Sliding Sash Windows
Sliding sash windows originated in Europe in the 13th Century, however, calling them windows was perhaps a bit of a stretch as in this period they were no more than vertical sliding wooden shutters. 300 years later, by the end of the sixteenth century they had evolved into a form we would recognise today as a beautiful traditional timber sash window.
The original windows of this period consisted only of vertical shutters with sliding timber.
16th Century sash windows were then glazed and were able to slide horizontally. It was around the mid-17th Century that the original design was superseded in France, with the French introducing vertical sliding sash windows. It has been noted that these windows were safer to use in staircases and passageways, as opposed to the casement windows that open inwards and could cause impediment to the residents of a building.
Vertical Sliding Sash Windows
It is believed that throughout the post restoration age after the aristocracy returned from France, that the sophisticated style of the upright sliding sash window moved across the Channel towards England. The Queen Mother, Henrietta Maria, was believed to receive the first installation of a fully glazed vertical sliding window. This is believed to have occurred after she returned from France along with her staff, of which there were French joiners, and this influenced the refurbishment to the London based Somerset House. Years later, it was Ventrolla who renovated these very windows again.
The improvement to the sash windows, including the introduction of the counter balance and pulleys, cannot be pinpointed to a particular time exactly and there are many theories about this. Some believe it was first invented in England, where it progressed from the inventive vertical slider with the addition of the solid glazing bars (40mm or more), thus the windows were extremely heavy and difficult to open.
The counter balance feature was believed to have been initially used for doors and this is supported by the documented evidence “Office of Works Account 1663”. It revealed that lines and weights were fitted to different doors in the buildings at Whitehall. It didn’t take long for this system to transfer over to include its use in sash windows. The documented evidence also reveals that Thomas Kinward, Master Joiner, made changes to the sash windows of the Queen’s private apartment, by installing pulleys and lines to the sash windows in 1669, at Whitehall, although no specific mention of any counter weights has been noted.
The sash windows that were installed to the property belonging to the Duke and Duchess of Lauderdale, Ham House in London, showed confirmation that the windows were in fact, counter balanced. This installation occurred in 1672, and it was again, Thomas Kinward and Christopher Wren that placed their signatures on the accounts.

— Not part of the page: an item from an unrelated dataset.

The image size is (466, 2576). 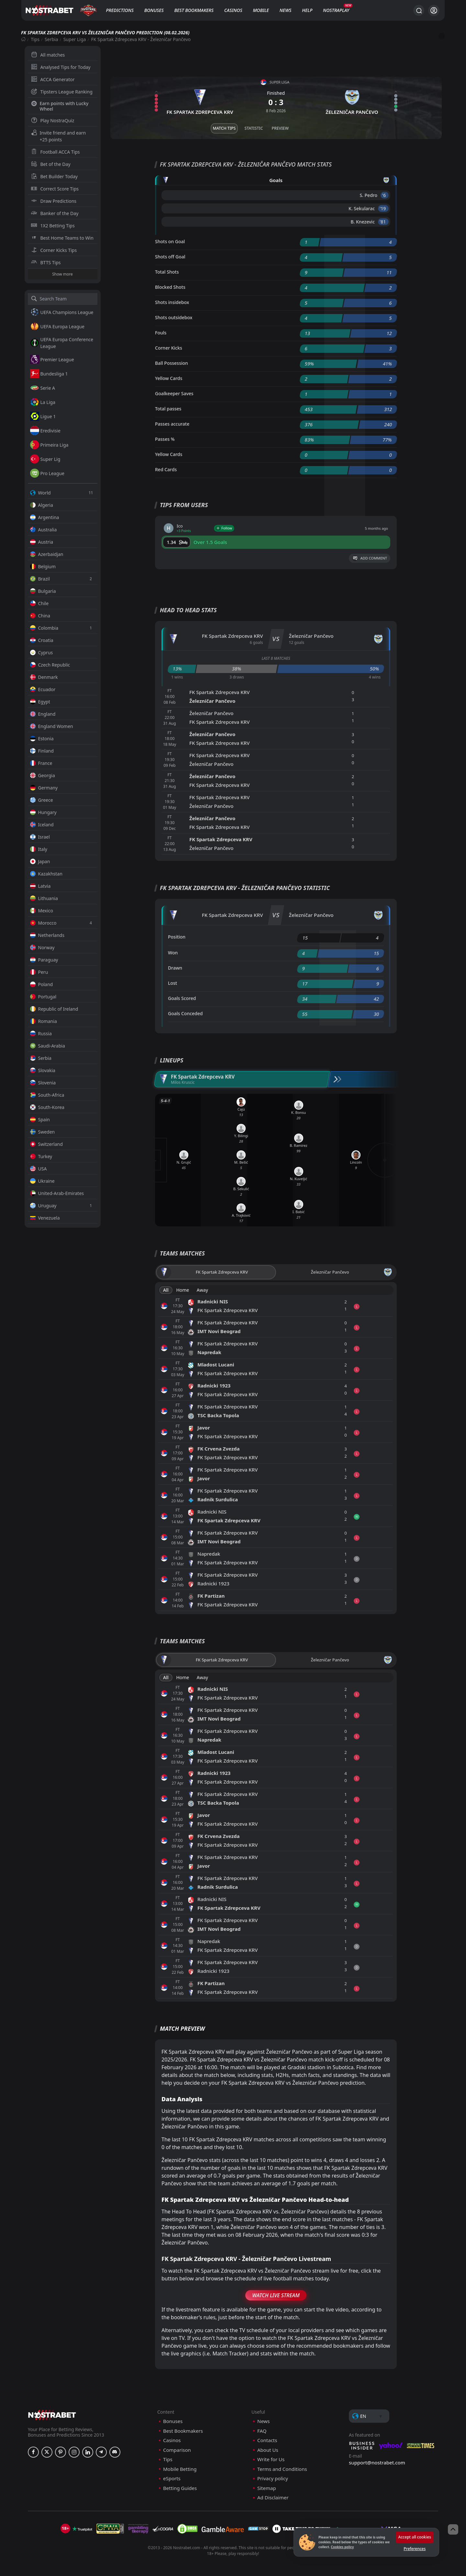 What do you see at coordinates (35, 39) in the screenshot?
I see `Tips` at bounding box center [35, 39].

There was never any claim made to the invention of the counter balance system and there is no record of it ever having been patented. In the early development of sash windows with weights, the windows were framed by solid oak and there was a groove that had been cut to accommodate the weights. The top sash would not open and was in a fixed position, and it was only the bottom sash that opened. A short time later, there was a new development called the boxed frame. This frame was sectioned and its purpose was to hide the weights and enable them to go past each other easily.
The Great Fire of London
The Great Fire of London which started at the bakery of Thomas Farriner on Pudding Lane in 1666 also played a surprising role in sash window design. Building regulations were drastically overhauled after the devastation in the hope of reducing the risk of fire and its rapid spread through the city.
One such regulation stipulated that timber window frames should be recessed behind the outside stone or brick facade, leading to the development of Georgian architecture.
Fashion & Tax
It wasn’t just fire that pushed forward the sash windows evolution either. Fashion and vanity played their part. In the space of 50 years from 1696 the Window tax and Glass tax were both introduced. The glass tax stopped anyone other than the very rich from having large panes and so the trend for multiple small panes of glass remained. A sign of wealth was to have large windows with a single pane of glass per sash!
When the duty on glass was removed in 1845, the price of the glass fell dramatically, and the glass panes developed into larger panels with the windows only containing two panes per sash.
As glass production technology advanced and the various taxes repealed, larger panes became available to everyone, this in itself lead to one of the most recognisable features of a Sash Window, the “horns”, introduced to provide extra support for the heavier glass.
The horns were often carved in unique styles and have become one of the hallmarks of a traditional timber sash window we see today.